**ACTION ITEM**
Look through the entries below, please, and copy every line with the word "propone".

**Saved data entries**
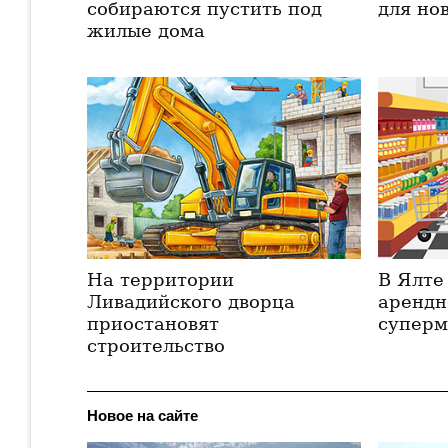
собираются пустить под
для но
жилые дома
На территории
В Ялте
Ливадийского дворца
арендн
приостановят
суперм
строительство
Новое на сайте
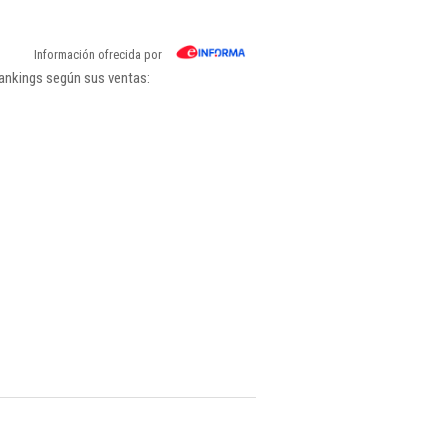
Información ofrecida por
rankings según sus ventas:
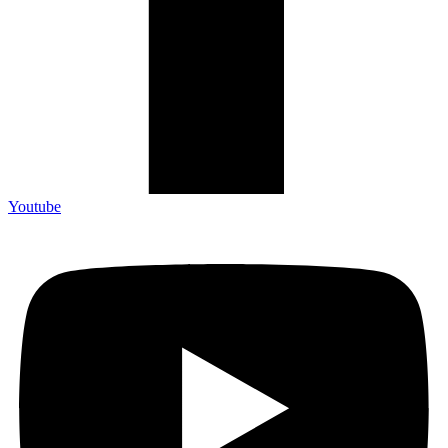
Youtube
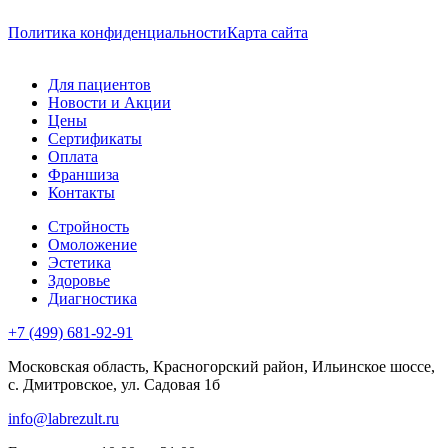
Политика конфиденциальности
Карта сайта
Для пациентов
Новости и Акции
Цены
Сертификаты
Оплата
Франшиза
Контакты
Стройность
Омоложение
Эстетика
Здоровье
Диагностика
+7 (499) 681-92-91
Московская область, Красногорский район, Ильинское шоссе,
с. Дмитровское, ул. Садовая 1б
info@labrezult.ru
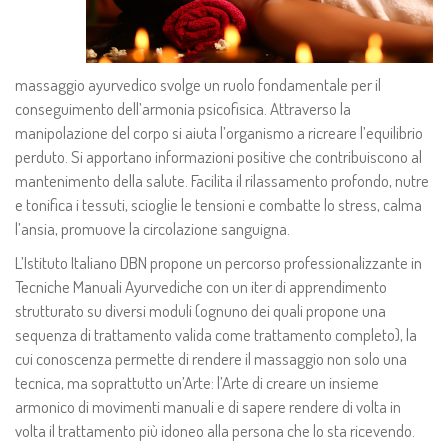
massaggio ayurvedico svolge un ruolo fondamentale per il
conseguimento dell’armonia psicofisica. Attraverso la
manipolazione del corpo si aiuta l’organismo a ricreare l’equilibrio
perduto. Si apportano informazioni positive che contribuiscono al
mantenimento della salute. Facilita il rilassamento profondo, nutre
e tonifica i tessuti, scioglie le tensioni e combatte lo stress, calma
l’ansia, promuove la circolazione sanguigna.
L’Istituto Italiano DBN propone un percorso professionalizzante in
Tecniche Manuali Ayurvediche con un iter di apprendimento
strutturato su diversi moduli (ognuno dei quali propone una
sequenza di trattamento valida come trattamento completo), la
cui conoscenza permette di rendere il massaggio non solo una
tecnica, ma soprattutto un’Arte: l’Arte di creare un insieme
armonico di movimenti manuali e di sapere rendere di volta in
volta il trattamento più idoneo alla persona che lo sta ricevendo.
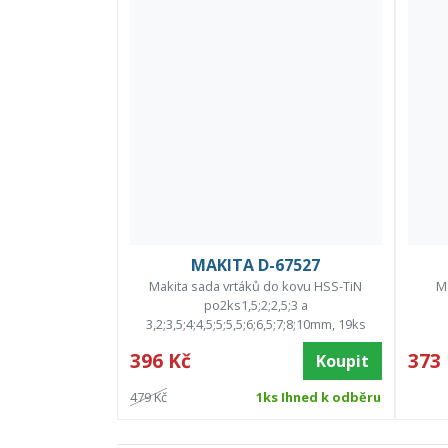
MAKITA D-67527
Makita sada vrtáků do kovu HSS-TiN
Ma
po2ks1,5;2;2,5;3 a
3,2;3,5;4;4,5;5;5,5;6;6,5;7;8;10mm, 19ks
396 Kč
373
Koupit
479 Kč
1ks Ihned k odběru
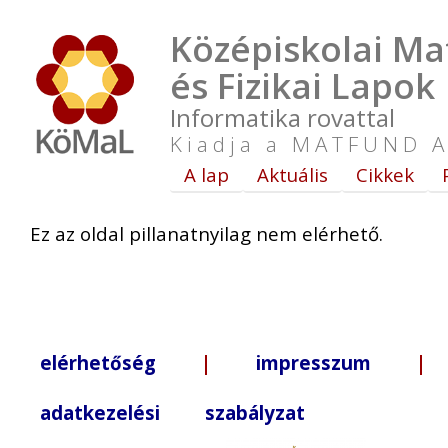
Középiskolai Ma
és Fizikai Lapok
Informatika rovattal
Kiadja a MATFUND A
A lap
Aktuális
Cikkek
Ez az oldal pillanatnyilag nem elérhető.
elérhetőség
|
impresszum
| +3
adatkezelési szabályzat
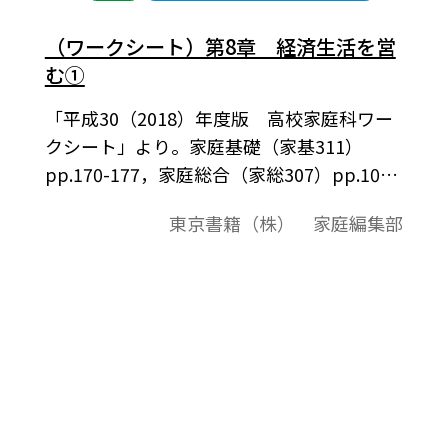
（ワークシート）第8章 経済生活を営
む①
「平成30（2018）年度版 高校家庭科ワー
クシート」より。家庭基礎（家基311）
pp.170-177，家庭総合（家総307）pp.100-
109に対応したワークシート，観点別評価問
東京書籍（株） 家庭編集部
題例になっています。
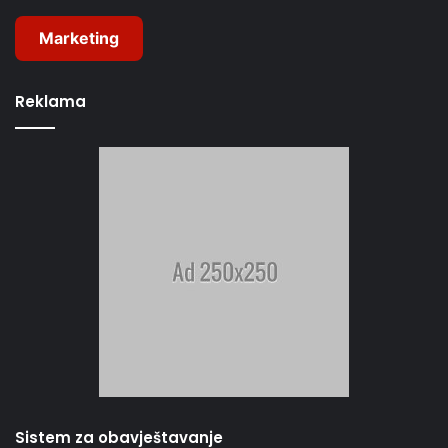
Marketing
Reklama
Sistem za obavještavanje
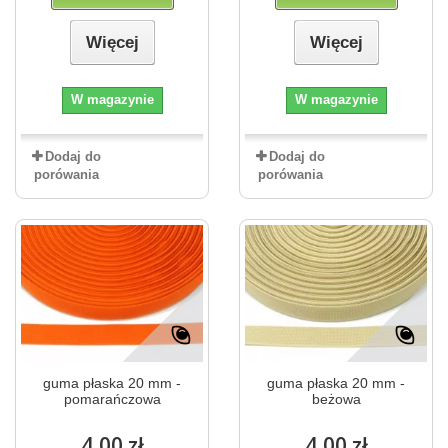
Więcej
Więcej
W magazynie
W magazynie
Dodaj do
Dodaj do
porówania
porówania
guma płaska 20 mm -
guma płaska 20 mm -
pomarańczowa
beżowa
4,00 zł
4,00 zł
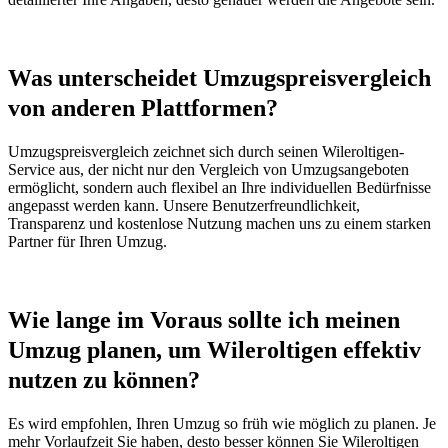
Was unterscheidet Umzugspreisvergleich
von anderen Plattformen?
Umzugspreisvergleich zeichnet sich durch seinen Wileroltigen-
Service aus, der nicht nur den Vergleich von Umzugsangeboten
ermöglicht, sondern auch flexibel an Ihre individuellen Bedürfnisse
angepasst werden kann. Unsere Benutzerfreundlichkeit,
Transparenz und kostenlose Nutzung machen uns zu einem starken
Partner für Ihren Umzug.
Wie lange im Voraus sollte ich meinen
Umzug planen, um Wileroltigen effektiv
nutzen zu können?
Es wird empfohlen, Ihren Umzug so früh wie möglich zu planen. Je
mehr Vorlaufzeit Sie haben, desto besser können Sie Wileroltigen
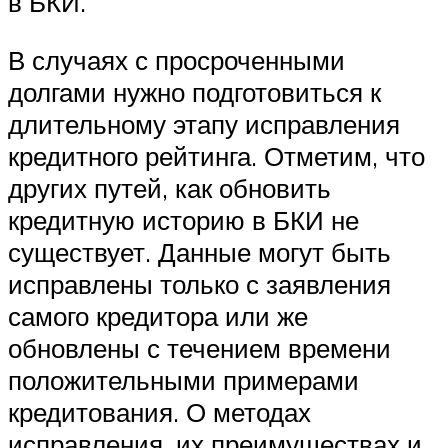
в БКИ.
В случаях с просроченными
долгами нужно подготовиться к
длительному этапу исправления
кредитного рейтинга. Отметим, что
других путей, как обновить
кредитную историю в БКИ не
существует. Данные могут быть
исправлены только с заявления
самого кредитора или же
обновлены с течением времени
положительными примерами
кредитования. О методах
исправления, их преимуществах и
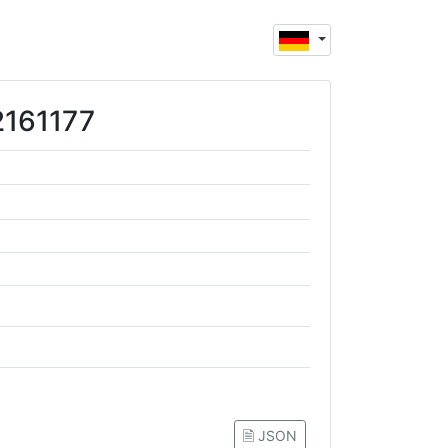
2161177
🗎 JSON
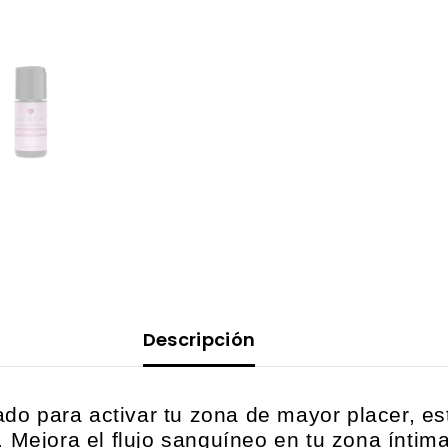
Descripción
do para activar tu zona de mayor placer, este
Mejora el flujo sanguíneo en tu zona íntima,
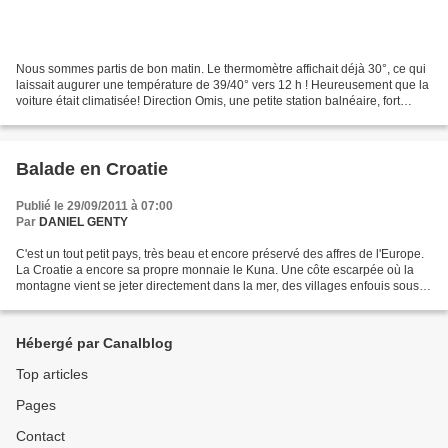
Nous sommes partis de bon matin. Le thermomètre affichait déjà 30°, ce qui
laissait augurer une température de 39/40° vers 12 h ! Heureusement que la
voiture était climatisée! Direction Omis, une petite station balnéaire, fort
charmante, située à une...
Balade en Croatie
Publié le 29/09/2011 à 07:00
Par
DANIEL GENTY
C'est un tout petit pays, très beau et encore préservé des affres de l'Europe.
La Croatie a encore sa propre monnaie le Kuna. Une côte escarpée où la
montagne vient se jeter directement dans la mer, des villages enfouis sous
les pins, une eau turquoise...
Hébergé par Canalblog
Top articles
Pages
Contact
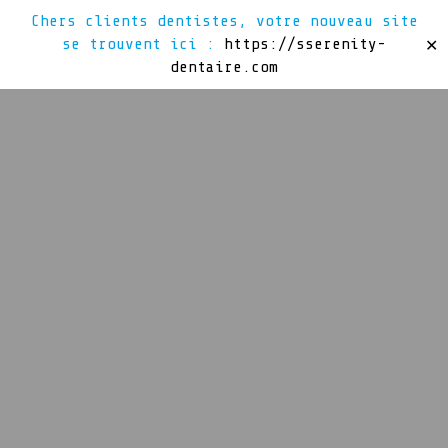
Chers clients dentistes, votre nouveau site
se trouvent ici :
https://sserenity-
✕
dentaire.com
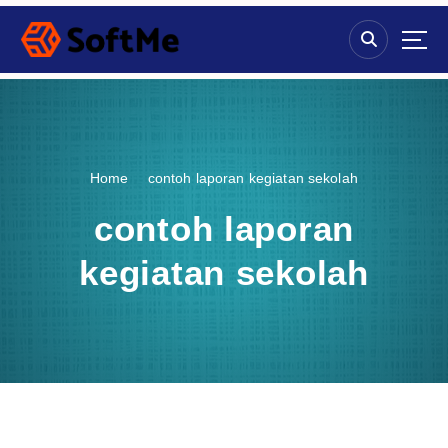
S
k
i
p
t
o
c
o
Home
contoh laporan kegiatan sekolah
n
t
contoh laporan
e
n
kegiatan sekolah
t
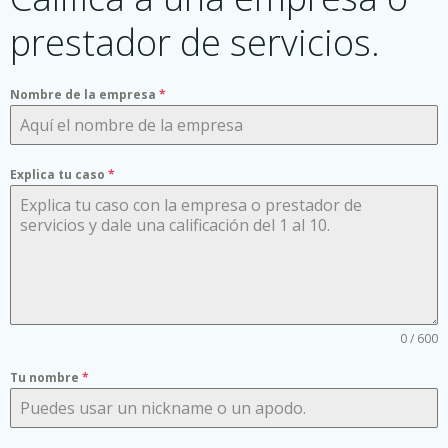
prestador de servicios.
Nombre de la empresa
*
Explica tu caso
*
0 / 600
Tu nombre
*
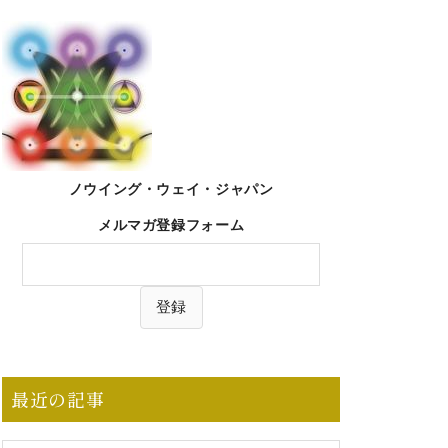
ノウイング・ウェイ・ジャパン
メルマガ登録フォーム
最近の記事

**RESPONSE FOR THIS EXERCISE**
L’Istituto Italiano DBN propone un percorso professionalizzante in
strutturato su diversi moduli (ognuno dei quali propone una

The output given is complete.